This Python script scrapes headlines from specific categories on BBC News and saves them to CSV files.
To run this script, you'll need the following Python libraries:
- requests
- beautifulsoup4
- csv
- datetime
You can install them using the following command in your terminal:
pip install requests beautifulsoup4 csv datetime
- Clone or download this repository.
- Open a terminal or command prompt and navigate to the directory containing the script (scrap.py).
- Run the script using the following command:
python3 scrap.py
This will scrape headlines from the predefined categories (technology, business, sport, culture, travel, and innovation) and save them to separate CSV files named according to the category and date (e.g., technology_2024-06-06.csv).
The script defines two main functions:
- scrape_bbc_headlines(category): This function takes a category as input and retrieves headlines from the corresponding BBC News page. It employs:
- User-Agent Rotation: Simulates browser behavior by employing a list of user agents to evade detection.
- Error Handling: Handles potential network issues with retries for enhanced reliability.
- BeautifulSoup Parsing: Efficiently parses the HTML content using BeautifulSoup to extract potential headline elements.
- Headline Uniqueness: Maintains a set to store unique headlines, avoiding duplicates.
- save_to_csv(headlines, category): This function takes a set of headlines and a category as input and saves them to a CSV file. Key aspects include:
- Dynamic File Naming: Generates a descriptive filename incorporating the category and current date.
- CSV Writing: Utilizes the csv module to write headlines efficiently to the CSV file.
.
You can modify the categories list in the script to scrape headlines from different BBC News sections.
The script uses basic HTML parsing techniques to extract headlines.
BBC's website structure might change, requiring adjustments to the code.
Consider ethical scraping practices by respecting BBC's robots.txt and terms of service.

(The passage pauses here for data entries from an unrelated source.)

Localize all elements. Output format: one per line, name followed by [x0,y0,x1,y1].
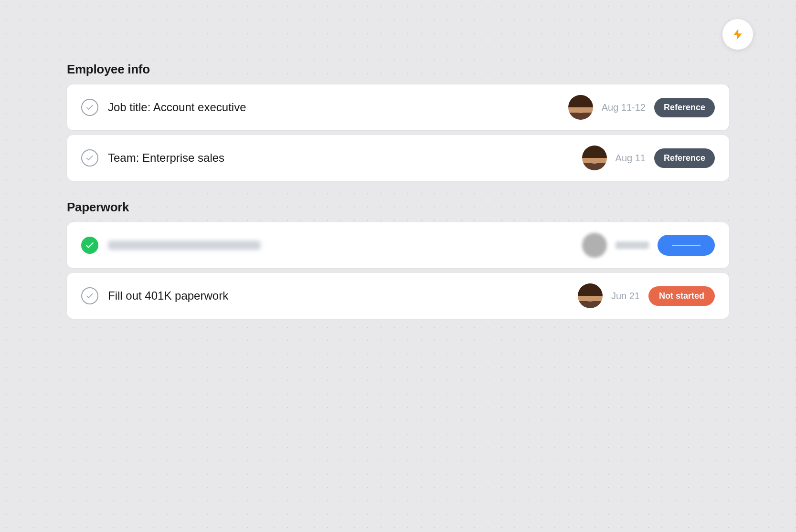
paperwork-section: Paperwork [67,200,729,319]
blurred-date [616,241,649,249]
avatar-face-401k [578,283,603,308]
team-right: Aug 11 Reference [582,146,715,170]
check-circle-filled-blurred [81,237,98,254]
checkmark-icon-filled [85,240,95,250]
avatar-face [568,95,593,120]
team-avatar [582,146,607,170]
avatar-face-team [582,146,607,170]
team-date: Aug 11 [616,153,646,164]
blurred-badge[interactable] [658,235,715,256]
401k-right: Jun 21 Not started [578,283,715,308]
401k-avatar [578,283,603,308]
employee-info-section: Employee info Job title: Account executi… [67,62,729,181]
check-circle-401k [81,287,98,304]
blurred-avatar [582,233,607,258]
not-started-badge[interactable]: Not started [648,286,715,306]
lightning-icon [731,28,744,41]
blurred-task-label [108,240,261,250]
job-title-label: Job title: Account executive [108,101,559,114]
team-label: Team: Enterprise sales [108,151,573,165]
checkmark-icon-team [85,153,95,163]
job-title-avatar [568,95,593,120]
check-circle-team [81,149,98,167]
main-container: Employee info Job title: Account executi… [67,62,729,338]
badge-blue-line [672,245,700,246]
employee-info-cards: Job title: Account executive Aug 11-12 R… [67,84,729,181]
job-title-reference-badge[interactable]: Reference [654,98,715,117]
checkmark-icon-401k [85,291,95,301]
401k-card: Fill out 401K paperwork Jun 21 Not start… [67,273,729,319]
team-reference-badge[interactable]: Reference [654,148,715,168]
blurred-right [582,233,715,258]
job-title-card: Job title: Account executive Aug 11-12 R… [67,84,729,130]
lightning-button[interactable] [722,19,753,50]
job-title-right: Aug 11-12 Reference [568,95,715,120]
401k-date: Jun 21 [611,291,640,302]
paperwork-title: Paperwork [67,200,729,215]
employee-info-title: Employee info [67,62,729,77]
paperwork-cards: Fill out 401K paperwork Jun 21 Not start… [67,222,729,319]
job-title-date: Aug 11-12 [602,102,646,113]
401k-label: Fill out 401K paperwork [108,289,568,303]
blurred-task-card [67,222,729,268]
check-circle-job-title [81,99,98,116]
team-card: Team: Enterprise sales Aug 11 Reference [67,135,729,181]
checkmark-icon [85,103,95,112]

I hope this improved response provides a comprehensive and informative README for your BBC News headline scraper!
Textual Description: Provide a step-by-step explanation in the README outlining how to run the script and interpret the output CSV files. How the script work: video link
For an in-depth understanding of BeautifulSoup usage for web scraping, consider these valuable resources:
BeautifulSoup4 Official Documentation: https://www.crummy.com/software/BeautifulSoup/??
Tutorials and Examples: Numerous online tutorials and examples demonstrate how to leverage BeautifulSoup for various web scraping tasks. Search engines like Google can assist you in finding these.